WHAT TO WORK ON: Give the entries again exactly; drop the pictures.

*** THE DATA ***

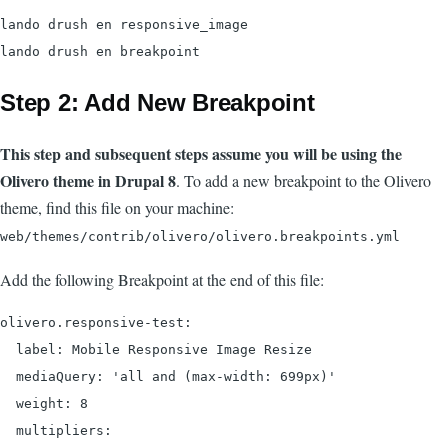
lando drush en responsive_image

Step 2: Add New Breakpoint
This step and subsequent steps assume you will be using the
Olivero theme in Drupal 8
. To add a new breakpoint to the Olivero
theme, find this file on your machine:
web/themes/contrib/olivero/olivero.breakpoints.yml
Add the following Breakpoint at the end of this file:
olivero.responsive-test:

  label: Mobile Responsive Image Resize

  mediaQuery: 'all and (max-width: 699px)'

  weight: 8

  multipliers:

*** End of THE DATA ***

RESULT FOR THIS TASK:
lando drush en responsive_image

Step 2: Add New Breakpoint
This step and subsequent steps assume you will be using the
Olivero theme in Drupal 8
. To add a new breakpoint to the Olivero
theme, find this file on your machine:
web/themes/contrib/olivero/olivero.breakpoints.yml
Add the following Breakpoint at the end of this file:
olivero.responsive-test:

  label: Mobile Responsive Image Resize

  mediaQuery: 'all and (max-width: 699px)'

  weight: 8

  multipliers:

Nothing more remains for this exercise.